Rishabh Instruments Ltd announced its financial results for the fiscal year ended March 31, 2026, reporting consolidated revenue of ₹795.84 crore. The company's consolidated profit after tax (PAT) stood at ₹20.97 crore for the period. A final dividend of ₹2 per equity share has been recommended, subject to shareholder approval.

Financial Highlights

The company's audited financial results for the fiscal year ended March 31, 2026, show consolidated revenue reaching ₹795.84 crore. Consolidated profit after tax (PAT) for FY26 was ₹20.97 crore.

On a standalone basis, Rishabh Instruments reported revenue of ₹281.01 crore and a PAT of ₹41.67 crore. This means the standalone profit was higher than the consolidated figure.

The Board of Directors proposed a final dividend of ₹2 per equity share.
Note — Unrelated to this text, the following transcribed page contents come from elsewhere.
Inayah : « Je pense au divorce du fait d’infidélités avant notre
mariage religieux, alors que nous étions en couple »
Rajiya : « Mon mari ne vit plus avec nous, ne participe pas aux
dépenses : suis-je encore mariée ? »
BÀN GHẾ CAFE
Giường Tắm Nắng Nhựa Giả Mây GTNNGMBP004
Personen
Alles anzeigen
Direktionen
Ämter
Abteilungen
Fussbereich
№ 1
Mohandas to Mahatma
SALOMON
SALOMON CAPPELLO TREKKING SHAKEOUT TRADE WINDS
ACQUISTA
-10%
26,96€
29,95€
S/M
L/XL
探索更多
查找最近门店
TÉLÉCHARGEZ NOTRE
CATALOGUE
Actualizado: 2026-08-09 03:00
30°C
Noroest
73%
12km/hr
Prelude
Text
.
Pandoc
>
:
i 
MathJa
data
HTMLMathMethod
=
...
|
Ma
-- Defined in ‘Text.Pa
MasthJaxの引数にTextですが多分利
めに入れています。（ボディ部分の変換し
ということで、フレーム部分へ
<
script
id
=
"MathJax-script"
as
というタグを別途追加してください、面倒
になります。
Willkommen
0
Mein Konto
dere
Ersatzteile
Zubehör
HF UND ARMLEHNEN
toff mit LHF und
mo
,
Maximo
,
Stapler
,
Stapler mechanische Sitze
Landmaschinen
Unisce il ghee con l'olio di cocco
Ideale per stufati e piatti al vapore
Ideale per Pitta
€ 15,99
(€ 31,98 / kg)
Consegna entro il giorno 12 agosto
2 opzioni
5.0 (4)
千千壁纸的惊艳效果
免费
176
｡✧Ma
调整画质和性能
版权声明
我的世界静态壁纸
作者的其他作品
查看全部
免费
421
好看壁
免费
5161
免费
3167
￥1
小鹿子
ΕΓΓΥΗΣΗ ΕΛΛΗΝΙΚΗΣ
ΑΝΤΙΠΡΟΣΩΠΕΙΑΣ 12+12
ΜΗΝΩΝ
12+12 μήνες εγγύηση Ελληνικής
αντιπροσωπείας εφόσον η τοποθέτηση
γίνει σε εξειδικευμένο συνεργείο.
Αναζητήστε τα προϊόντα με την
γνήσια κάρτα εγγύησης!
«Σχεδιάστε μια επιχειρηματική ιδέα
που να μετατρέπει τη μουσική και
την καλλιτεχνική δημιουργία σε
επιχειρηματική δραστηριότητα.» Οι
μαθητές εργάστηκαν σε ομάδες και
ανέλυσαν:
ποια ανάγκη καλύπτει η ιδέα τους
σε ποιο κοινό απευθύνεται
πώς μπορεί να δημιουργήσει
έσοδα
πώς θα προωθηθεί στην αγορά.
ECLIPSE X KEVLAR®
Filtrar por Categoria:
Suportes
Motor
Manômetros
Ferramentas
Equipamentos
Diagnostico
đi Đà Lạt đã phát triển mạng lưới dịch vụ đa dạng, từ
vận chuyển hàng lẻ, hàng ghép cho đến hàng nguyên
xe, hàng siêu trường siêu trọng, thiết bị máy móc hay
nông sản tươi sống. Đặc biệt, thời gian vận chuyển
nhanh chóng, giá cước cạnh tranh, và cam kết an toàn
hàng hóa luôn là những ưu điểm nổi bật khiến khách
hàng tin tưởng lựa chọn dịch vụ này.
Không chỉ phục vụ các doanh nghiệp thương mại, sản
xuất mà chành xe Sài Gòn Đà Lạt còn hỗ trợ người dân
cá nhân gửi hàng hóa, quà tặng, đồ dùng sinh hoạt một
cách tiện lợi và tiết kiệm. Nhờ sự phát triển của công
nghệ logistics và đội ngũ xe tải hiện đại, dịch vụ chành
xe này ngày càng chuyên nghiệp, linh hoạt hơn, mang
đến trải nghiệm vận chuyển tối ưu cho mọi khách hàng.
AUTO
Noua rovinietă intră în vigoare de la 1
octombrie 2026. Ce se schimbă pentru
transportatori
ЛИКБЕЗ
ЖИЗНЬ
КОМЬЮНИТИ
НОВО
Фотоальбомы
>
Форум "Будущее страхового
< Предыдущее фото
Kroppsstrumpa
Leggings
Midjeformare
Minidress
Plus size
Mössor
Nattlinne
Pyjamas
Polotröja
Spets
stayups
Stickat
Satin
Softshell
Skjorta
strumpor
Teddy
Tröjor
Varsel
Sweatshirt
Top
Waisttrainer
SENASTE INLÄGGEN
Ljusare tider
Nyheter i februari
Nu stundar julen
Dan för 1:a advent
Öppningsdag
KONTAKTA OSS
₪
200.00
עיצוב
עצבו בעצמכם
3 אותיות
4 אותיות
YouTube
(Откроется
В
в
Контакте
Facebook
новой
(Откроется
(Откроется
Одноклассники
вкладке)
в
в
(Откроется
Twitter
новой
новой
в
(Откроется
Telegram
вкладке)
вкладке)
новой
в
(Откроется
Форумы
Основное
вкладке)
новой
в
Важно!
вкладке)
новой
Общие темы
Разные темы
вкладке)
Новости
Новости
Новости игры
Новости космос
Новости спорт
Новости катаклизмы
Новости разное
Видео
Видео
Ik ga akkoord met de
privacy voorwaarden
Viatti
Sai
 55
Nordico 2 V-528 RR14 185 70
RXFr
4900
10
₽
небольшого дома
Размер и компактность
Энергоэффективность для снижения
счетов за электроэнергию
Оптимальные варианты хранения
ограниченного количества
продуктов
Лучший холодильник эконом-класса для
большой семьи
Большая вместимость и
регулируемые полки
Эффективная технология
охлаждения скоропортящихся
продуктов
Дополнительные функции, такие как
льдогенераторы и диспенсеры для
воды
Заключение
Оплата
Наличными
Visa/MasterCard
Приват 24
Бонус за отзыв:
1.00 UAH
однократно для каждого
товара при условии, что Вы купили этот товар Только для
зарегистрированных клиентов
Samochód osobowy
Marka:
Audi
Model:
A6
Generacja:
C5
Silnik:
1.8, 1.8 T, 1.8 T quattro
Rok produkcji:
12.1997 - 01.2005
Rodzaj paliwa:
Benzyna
This payout is pending approval from shareholders at the upcoming Annual General Meeting (AGM).

New auditors were appointed for the upcoming fiscal year: Rajendra P. Shah & Co. as Internal Auditors and Hareesh Shetty as Cost Auditor for FY 2026-27. The statutory auditors provided an unmodified audit report, confirming their approval of the financial statements.

Context and Implications

While consolidated revenue has grown compared to ₹557.52 crore in FY23, the consolidated PAT declined significantly from ₹48.66 crore in FY23 to ₹20.97 crore in FY26. This suggests potential pressure on profit margins or higher consolidated expenses that impacted profitability despite increased sales.

The proposed final dividend of ₹2 per share offers shareholders a direct return, which can be seen as a positive step amidst the profit decrease.

Company Background

Rishabh Instruments Ltd, which manufactures electrical testing and measuring instruments, raised funds through an Initial Public Offering (IPO) in September 2023 to support its expansion plans. In the prior fiscal year, FY23, the company had reported consolidated revenue of ₹557.52 crore and a consolidated profit after tax of ₹48.66 crore.

Investor Outlook

Shareholders await approval of the recommended ₹2 dividend at the AGM. The appointment of new auditors also reinforces the company's governance framework. The financial results for FY26 provide investors with a clearer picture of the company's performance, showing revenue growth alongside the challenges faced in maintaining consolidated profit margins.

Market Position

Rishabh Instruments operates in the electrical manufacturing sector, but at a different scale than major Indian players. For comparison, Schneider Electric India reported revenues exceeding ₹31,000 crore, Siemens India over ₹17,000 crore, and KEI Industries around ₹7,400 crore in FY23. Rishabh's FY26 revenue of ₹795.84 crore places it in a distinct market segment.

Key Financial Metrics

  • Consolidated Revenue: ₹795.84 crore (FY26) vs. ₹557.52 crore (FY23).
  • Consolidated Profit After Tax (PAT): ₹20.97 crore (FY26) vs. ₹48.66 crore (FY23).
  • Standalone PAT (FY26): ₹41.67 crore.
  • Recommended Final Dividend (FY26): ₹2 per share.

Looking Ahead

Investors will be watching for shareholder approval of the recommended ₹2 dividend at the AGM. Key focus areas will include management's explanation for the drop in consolidated PAT despite revenue growth, and future quarterly results to see if this trend reverses. The performance of the standalone business compared to consolidated figures will also be monitored.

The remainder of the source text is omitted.